- Data records -
[Start of Attachment]
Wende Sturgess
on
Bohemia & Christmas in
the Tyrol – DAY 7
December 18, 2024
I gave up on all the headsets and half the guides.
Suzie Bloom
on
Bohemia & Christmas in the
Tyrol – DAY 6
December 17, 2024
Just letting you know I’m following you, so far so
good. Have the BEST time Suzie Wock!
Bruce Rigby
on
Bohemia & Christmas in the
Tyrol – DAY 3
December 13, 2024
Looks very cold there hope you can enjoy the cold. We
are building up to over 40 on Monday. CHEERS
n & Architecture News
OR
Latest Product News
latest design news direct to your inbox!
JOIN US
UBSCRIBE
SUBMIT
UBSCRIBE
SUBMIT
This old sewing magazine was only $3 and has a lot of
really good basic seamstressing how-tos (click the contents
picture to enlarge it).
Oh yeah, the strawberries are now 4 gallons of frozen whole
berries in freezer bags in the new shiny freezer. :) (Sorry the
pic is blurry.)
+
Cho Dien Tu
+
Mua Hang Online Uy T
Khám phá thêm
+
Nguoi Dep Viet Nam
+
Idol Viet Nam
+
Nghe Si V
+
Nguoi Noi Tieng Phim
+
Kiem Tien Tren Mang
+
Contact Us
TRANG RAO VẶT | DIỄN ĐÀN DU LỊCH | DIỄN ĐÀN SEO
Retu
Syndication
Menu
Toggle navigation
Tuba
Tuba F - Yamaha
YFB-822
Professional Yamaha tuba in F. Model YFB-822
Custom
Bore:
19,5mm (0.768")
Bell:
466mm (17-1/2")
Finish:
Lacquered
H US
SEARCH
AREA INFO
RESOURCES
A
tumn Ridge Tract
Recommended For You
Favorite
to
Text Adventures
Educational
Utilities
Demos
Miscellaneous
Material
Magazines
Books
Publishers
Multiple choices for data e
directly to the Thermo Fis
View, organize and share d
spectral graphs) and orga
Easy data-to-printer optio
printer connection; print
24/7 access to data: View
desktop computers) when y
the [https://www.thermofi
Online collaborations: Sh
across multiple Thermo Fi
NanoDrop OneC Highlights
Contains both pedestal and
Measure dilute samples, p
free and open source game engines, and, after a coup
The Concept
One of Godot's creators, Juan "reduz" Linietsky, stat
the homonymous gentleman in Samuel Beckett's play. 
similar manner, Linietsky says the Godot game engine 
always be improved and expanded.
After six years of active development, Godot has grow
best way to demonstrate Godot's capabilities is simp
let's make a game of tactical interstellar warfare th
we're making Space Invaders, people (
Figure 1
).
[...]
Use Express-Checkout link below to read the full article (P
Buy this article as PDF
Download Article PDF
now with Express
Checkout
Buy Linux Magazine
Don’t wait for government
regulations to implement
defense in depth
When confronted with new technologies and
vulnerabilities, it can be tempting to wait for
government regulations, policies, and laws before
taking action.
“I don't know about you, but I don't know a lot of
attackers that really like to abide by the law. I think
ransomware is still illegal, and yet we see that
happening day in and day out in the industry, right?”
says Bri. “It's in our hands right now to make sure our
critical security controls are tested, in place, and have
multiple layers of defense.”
[End of Attachment]
- Try it -
Exactly those lines that run from the start of the listing to the line containing "Latest Product News" should be output, and no others.

- Expected answer -
Wende Sturgess
on
Bohemia & Christmas in
the Tyrol – DAY 7
December 18, 2024
I gave up on all the headsets and half the guides.
Suzie Bloom
on
Bohemia & Christmas in the
Tyrol – DAY 6
December 17, 2024
Just letting you know I’m following you, so far so
good. Have the BEST time Suzie Wock!
Bruce Rigby
on
Bohemia & Christmas in the
Tyrol – DAY 3
December 13, 2024
Looks very cold there hope you can enjoy the cold. We
are building up to over 40 on Monday. CHEERS
n & Architecture News
OR
Latest Product News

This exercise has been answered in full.